Mira heard angry bare feet thudding away across the upper deck. A heated argument broke out and she heard Maybelline confess — then blame him for paying too much attention to the other three. Not for the first time, apparently, and consequently not the first time she’d been caught compensating herself from his safe or wallet.

He called her a fowl-eating felon, amongst other things, and she called him a pescetarian phallus.

‘Fish-eating dick,’ Symes translated for Moser.

While they bickered, Mira tugged Lockman halfway along the pier to the spot where she’d seen Maybelline trip and skin her knee.
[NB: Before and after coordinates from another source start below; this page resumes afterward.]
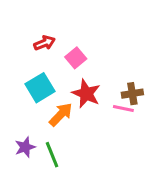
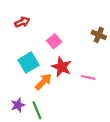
red arrow: (44, 43) -> (22, 22), moved
brown cross: (132, 94) -> (99, 35), moved, turned 32

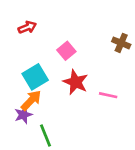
orange arrow: (43, 82) -> (31, 100), moved
purple star: (18, 105) -> (23, 115), moved

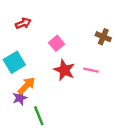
cyan square: (35, 77) -> (14, 62), moved
pink line: (108, 95) -> (91, 70), moved

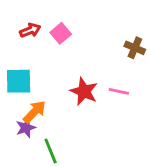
pink square: (57, 43) -> (61, 33), moved
cyan square: (14, 62) -> (19, 81), turned 30

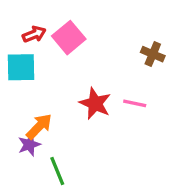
pink square: (61, 33) -> (69, 38), size x1.4
cyan square: (19, 81) -> (21, 67), moved

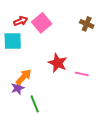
brown cross: (153, 54) -> (87, 24), moved
pink line: (135, 103) -> (82, 74), moved

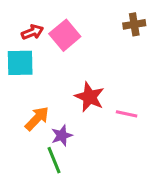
brown cross: (87, 24) -> (134, 24), moved, turned -32
purple star: (18, 88) -> (62, 135), moved

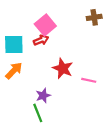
red arrow: (32, 32) -> (41, 40), moved
orange arrow: (37, 118) -> (14, 71), moved

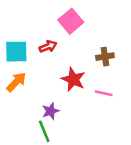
brown cross: (94, 17) -> (105, 57), moved
pink square: (45, 25) -> (71, 21), moved

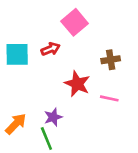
orange arrow: (16, 82) -> (16, 124), moved

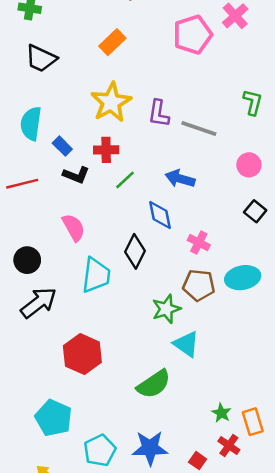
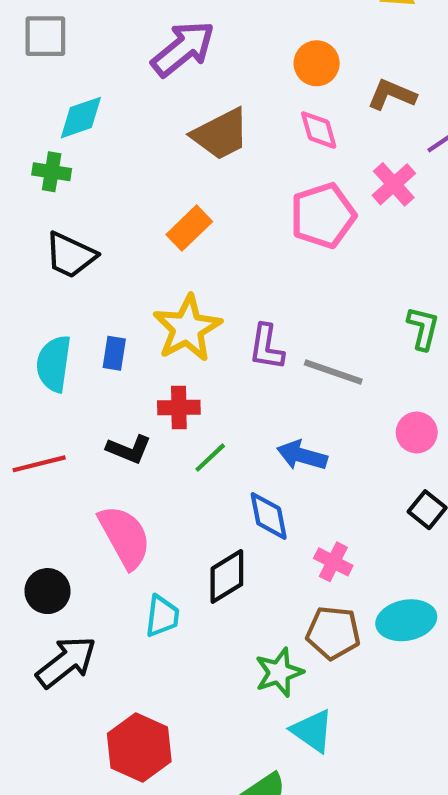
blue rectangle: (62, 146) -> (114, 353), moved, turned 54
pink semicircle: (74, 228) -> (125, 537), size x1.4
black diamond: (135, 251) -> (227, 576), turned 32
cyan trapezoid: (96, 275) -> (162, 616), size x0.7

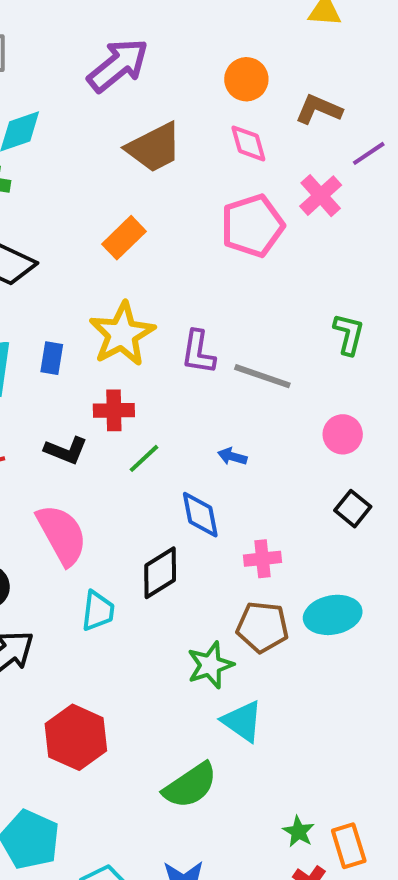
blue arrow: (302, 455) -> (232, 456), size x0.6
pink cross: (333, 562) -> (262, 559), turned -33

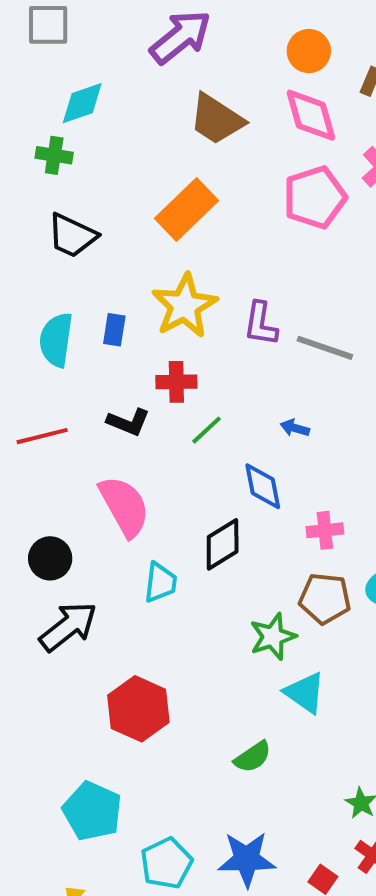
pink diamond: (248, 143) -> (311, 115), size x1.4
brown trapezoid: (154, 147) -> (217, 119), turned 60
orange rectangle: (124, 238) -> (186, 209), size x1.4
green semicircle: (190, 785) -> (253, 757), size x0.7

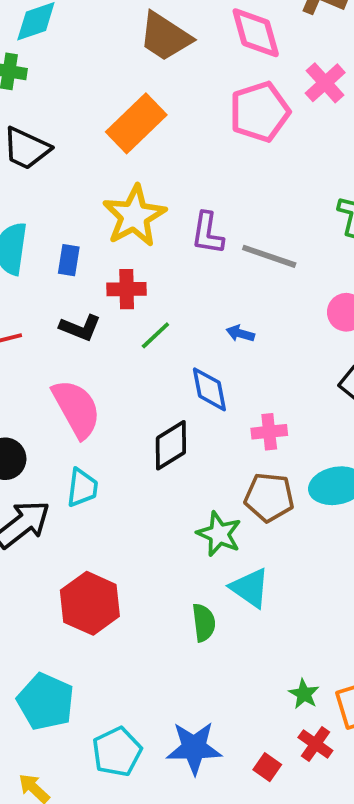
blue rectangle: (114, 330) -> (69, 260), moved
cyan trapezoid: (160, 582) -> (82, 488), moved
green star: (273, 637) -> (219, 534), turned -30
green semicircle: (253, 757) -> (204, 623), moved, turned -63

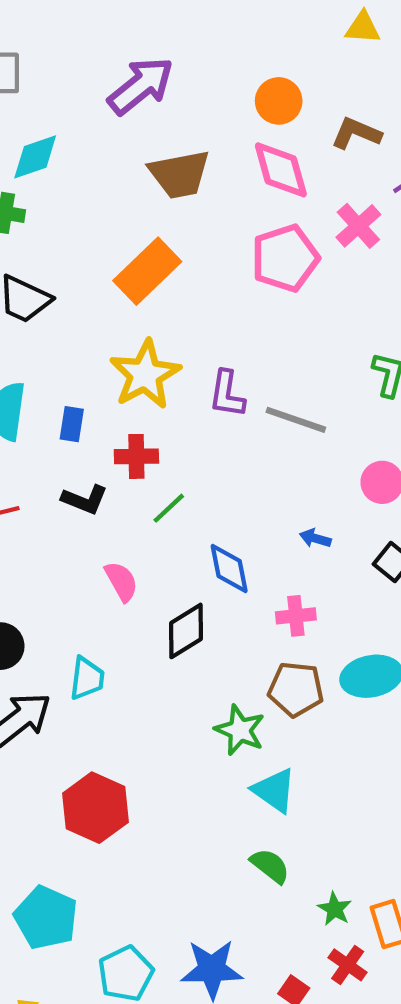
brown trapezoid: (165, 37) -> (180, 174), turned -44
blue arrow: (240, 333) -> (315, 538), moved
pink semicircle: (76, 409) -> (121, 581), moved, size x0.6
green semicircle: (204, 623) -> (270, 866), moved, turned -45

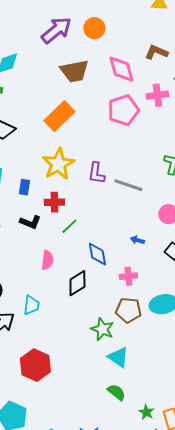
orange circle: (279, 101) -> (94, 28), moved
pink cross: (358, 226) -> (157, 95), turned 35
pink semicircle: (121, 581) -> (47, 260), turned 36

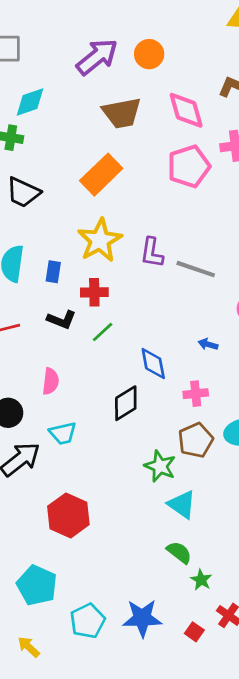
green line: (69, 226) -> (103, 332), moved
pink semicircle: (47, 260) -> (51, 381), moved
cyan trapezoid: (31, 305) -> (63, 433), turned 70
brown pentagon: (128, 310) -> (196, 440), turned -30
green star: (146, 412) -> (201, 580), moved

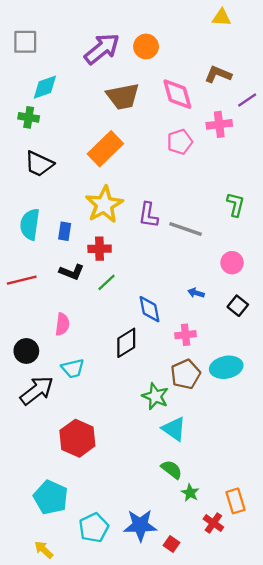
pink pentagon: (189, 166) -> (180, 142), size x0.7
red square: (194, 632) -> (172, 544), moved

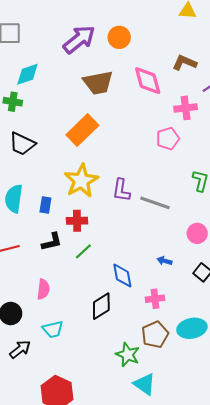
pink pentagon: (180, 142) -> (168, 139), moved
black L-shape: (72, 272) -> (52, 242), turned -35
black arrow: (37, 391) -> (20, 349), size x0.7

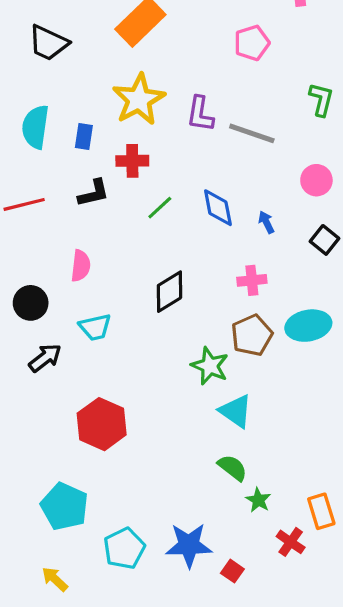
pink pentagon: (168, 139) -> (252, 43), moved
green line: (83, 251) -> (160, 208), moved
blue arrow: (165, 261) -> (266, 222), turned 48
blue diamond: (122, 276) -> (218, 208), moved

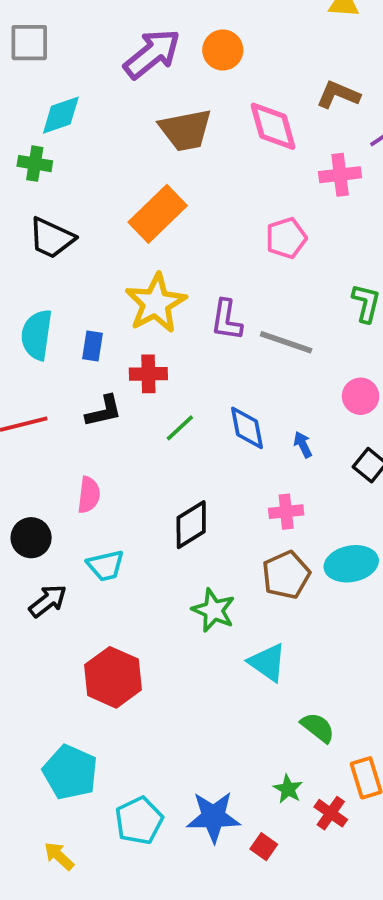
green star: (210, 366) -> (213, 610), moved
green semicircle: (232, 468) -> (318, 728), moved
green star: (258, 500) -> (288, 789), moved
A thick rope coiled around a spool, as if waiting to tether a neighbour, and protruding from the loose end of the rope she saw the glint of a dragon’s eye.

‘What’s that?’ Lockman asked.

‘Lucky, I hope.’

As she plucked up the triangular chip of jade, she heard struggling aboard the
Liquid Limo
, accompanied by a long scream and Moser chuckling, followed by a splash on the far side of the
Limo
.

‘Welcome aboard,’ Darkin said as he sprang down to greet them. ‘Make yourselves at my place.’ He sent the other women ashore, reminding them to don their skirts and blouses first. ‘Take the Gallardo.’ He tossed one of them the keys, and triggered a whirring sound which ended with a thud onto the pier as if he’d lowered a gangway. ‘Go do what you do best, ladies. Suck me dry … again.’